Apart from the images, every record here needs to be copied exactly.
▼
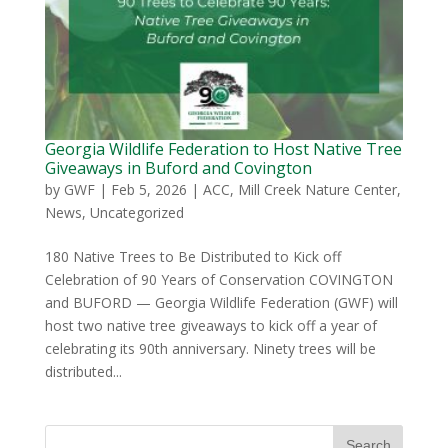
Georgia Wildlife Federation to Host Native Tree
Giveaways in Buford and Covington
by
GWF
|
Feb 5, 2026
|
ACC
,
Mill Creek Nature Center
,
News
,
Uncategorized
180 Native Trees to Be Distributed to Kick off
Celebration of 90 Years of Conservation COVINGTON
and BUFORD — Georgia Wildlife Federation (GWF) will
host two native tree giveaways to kick off a year of
celebrating its 90th anniversary. Ninety trees will be
distributed...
▲
■ RESULT OF THIS EXERCISE:
Georgia Wildlife Federation to Host Native Tree
Giveaways in Buford and Covington
by
GWF
|
Feb 5, 2026
|
ACC
,
Mill Creek Nature Center
,
News
,
Uncategorized
180 Native Trees to Be Distributed to Kick off
Celebration of 90 Years of Conservation COVINGTON
and BUFORD — Georgia Wildlife Federation (GWF) will
host two native tree giveaways to kick off a year of
celebrating its 90th anniversary. Ninety trees will be
distributed...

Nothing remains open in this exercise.